企業からの発表を聴いた石黒は「どの構想も以前にも増してリアリティが高まり、しっくりくるようになった」とコメント。同時に「昨今、ChatGPTが代表するようにAIもロボットも急激な進化を迎え、50年後にはその革新はより著しいものとなる。だからこそ、さらに一歩進めたイマジネーションが必要。また議論していきましょう」と次タームに向け、士気を上げていく言葉を掛けました。
2075年の世界で主題となり得るキーワード
7社の発表に対して、技術協力のブロンズパートナーでありオブザーバーの株式会社堀場製作所から、世界観を下支えするアイデアとして「都市環境」をテーマにした提案がありました。2075年の世界では、エネルギーや資源循環をミニマル単位(自然と調和しながらサステナブルに暮らせる最適な単位)で実現する技術により、「創活*」が暮らしの中心になっていると推測。そして人々が固定観念や物理的な制約から解放され、創活を通じた自己実現ができる暮らし方へとシフトする未来が提示されました。

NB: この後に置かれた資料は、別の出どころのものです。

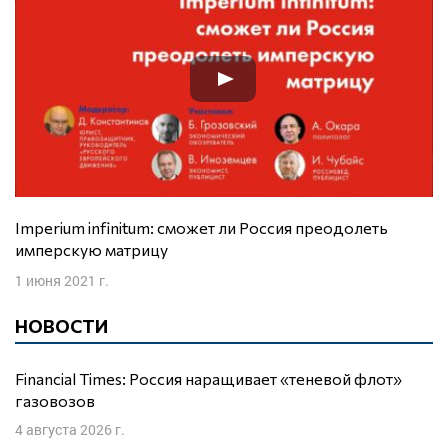
Imperium infinitum: сможет ли Россия преодолеть
имперскую матрицу
1 июня 2021 г.
НОВОСТИ
Financial Times: Россия наращивает «теневой флот»
газовозов
4 августа 2026 г.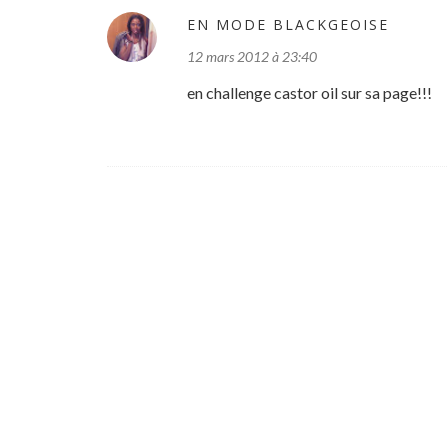
EN MODE BLACKGEOISE
12 mars 2012 à 23:40
en challenge castor oil sur sa page!!!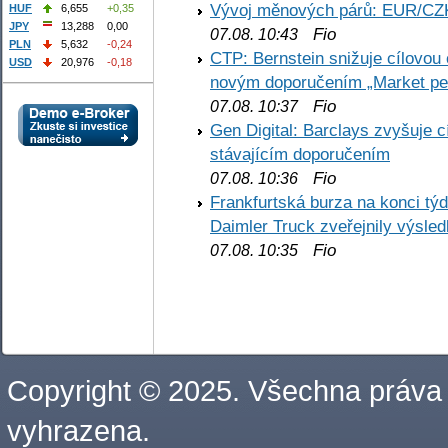
Vývoj měnových párů: EUR/CZ
HUF
6,655
+0,35
JPY
13,288
0,00
Fio
07.08. 10:43
PLN
5,632
-0,24
CTP: Bernstein snižuje cílovo
USD
20,976
-0,18
novým doporučením „Market pe
Fio
07.08. 10:37
Gen Digital: Barclays zvyšuje
stávajícím doporučením
Fio
07.08. 10:36
Frankfurtská burza na konci týd
Daimler Truck zveřejnily výsle
Fio
07.08. 10:35
Copyright © 2025. Všechna práva
vyhrazena.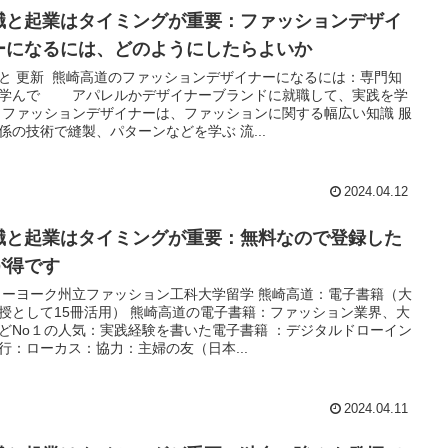
職と起業はタイミングが重要：ファッションデザイ
ーになるには、どのようにしたらよいか
と 更新 熊崎高道のファッションデザイナーになるには：専門知
学んで アパレルかデザイナーブランドに就職して、実践を学
ファッションデザイナーは、ファッションに関する幅広い知識 服
係の技術で縫製、パターンなどを学ぶ 流...
2024.04.12
職と起業はタイミングが重要：無料なので登録した
が得です
ーヨーク州立ファッション工科大学留学 熊崎高道：電子書籍（大
授として15冊活用） 熊崎高道の電子書籍：ファッション業界、大
どNo１の人気：実践経験を書いた電子書籍 ：デジタルドローイン
行：ローカス：協力：主婦の友（日本...
2024.04.11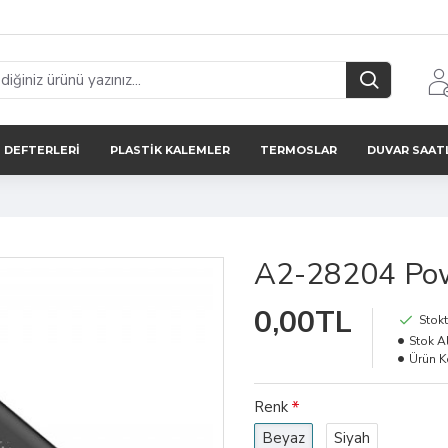
 DEFTERLERI
PLASTIK KALEMLER
TERMOSLAR
DUVAR SAAT
A2-28204 Po
0,00TL
Stokt
Stok Al
Ürün K
Renk
Beyaz
Siyah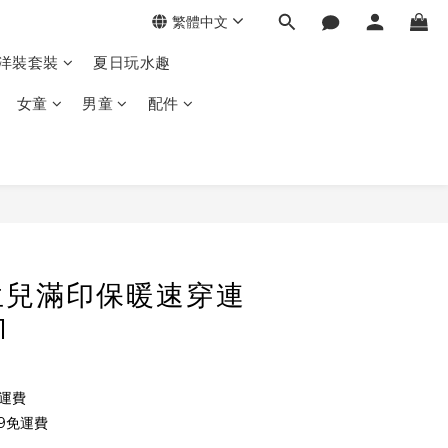
繁體中文
季洋裝套裝
夏日玩水趣
女童
男童
配件
生兒滿印保暖速穿連
1
免運費
9免運費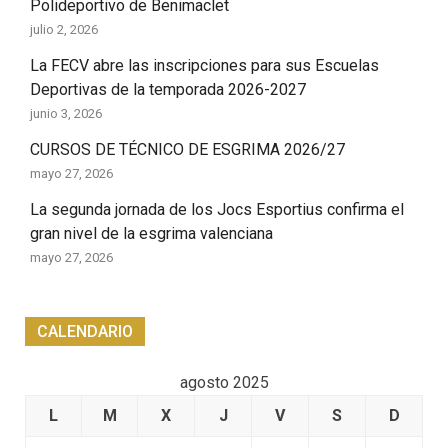
Polideportivo de Benimaclet
julio 2, 2026
La FECV abre las inscripciones para sus Escuelas
Deportivas de la temporada 2026-2027
junio 3, 2026
CURSOS DE TÉCNICO DE ESGRIMA 2026/27
mayo 27, 2026
La segunda jornada de los Jocs Esportius confirma el
gran nivel de la esgrima valenciana
mayo 27, 2026
CALENDARIO
agosto 2025
L
M
X
J
V
S
D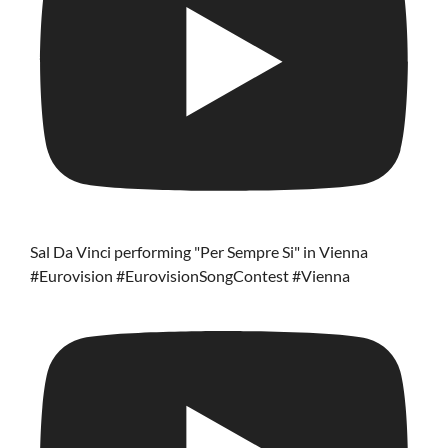
Sal Da Vinci performing "Per Sempre Si" in Vienna
#Eurovision #EurovisionSongContest #Vienna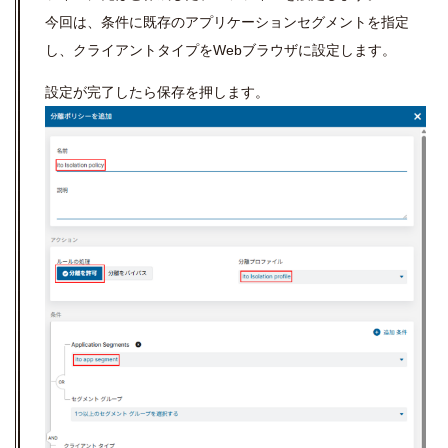
今回は、条件に既存のアプリケーションセグメントを指定
し、クライアントタイプをWebブラウザに設定します。
設定が完了したら保存を押します。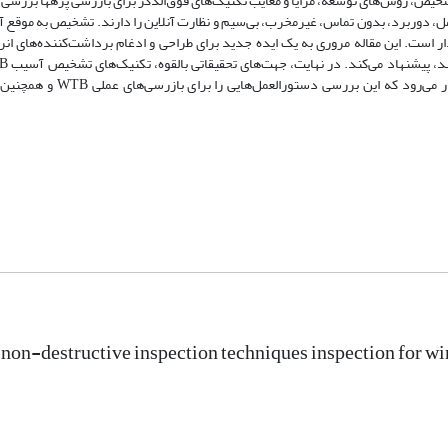
 دوم، اصول تشخیص، روش‌های توسعه، مزایا و معایب تکنیک‌های فوق‌الذکر برای بازرسی پره‏ها بررس
 دوربرد، بدون تماس، غیرمخرب، بی‌سیم و نظارت آنلاین را دارند. تشخیص به موقع آ
ر است. این مقاله مروری به یک ایده جدید برای طراحی و ادغام برداشت‌کننده‌های ان
تجزیه و تحلیل مقایسه‌ای مورد بررسی قرار داده و نتیجه‌گیری می‌شود. ا
 non-destructive inspection techniques inspection for wi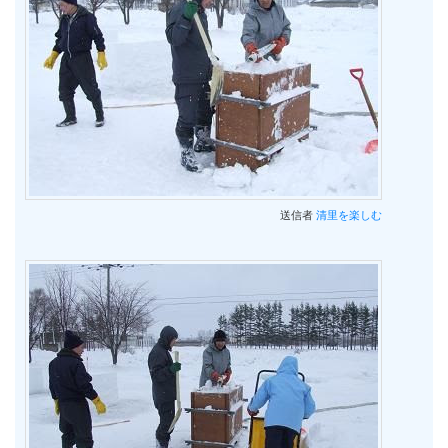
送信者
清里を楽しむ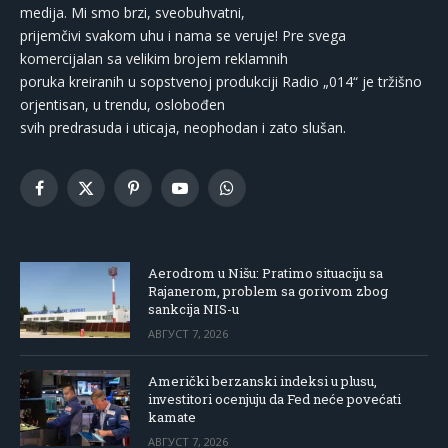
medija. Mi smo brzi, sveobuhvatni,
prijemčivi svakom uhu i nama se veruje! Pre svega
komercijalan sa velikim brojem reklamnih
poruka kreiranih u sopstvenoj produkciji Radio „014“ je tržišno
orjentisan, u trendu, oslobođen
svih predrasuda i uticaja, neophodan i zato slušan.
Facebook
X
Pinterest
YouTube
WhatsApp
(Twitter)
Aerodrom u Nišu: Pratimo situaciju sa
Rajanerom, problem sa gorivom zbog
sankcija NIS-u
АВГУСТ 7, 2026
Američki berzanski indeksi u plusu,
investitori ocenjuju da Fed neće povećati
kamate
АВГУСТ 7, 2026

さらにミーティングの後半には、各企業のシナリオ構想を基にした一連のシナリオプロットが初めて発表され、プロットに対するワークディスカッションやフィードバックを実施。高揚感に包まれる中、「この展示ゾーンはシグネチャーパビリオン『いのちの未来』の一部分。約25分間で巡る展示として仕上げる必要があるので、表現したいことをうまく組み込んでいかなければ」という石黒の総括で締めくくられました。
*創活:生きるための活動から、 再生・創造・共有で価値を生み出し合える活動へ人類の営みが進化すること。
ミーティング終了後の懇親会は、各発表に対する石黒のフィードバックの深掘りもあり、早速カジュアルな意見交換が行われました。また、シナリオプロットの発表により、言葉だけでなくビジュアルイメージでの未来が見え隠れし、企業同士の交流も一段と深まった様子でした。次タームから本格的に始まる、各企業のシナリオ構想を紡いで描かれるシナリオ制作。そこに向けて、未来の輪郭がまたひとつ浮き彫りとなっていきました。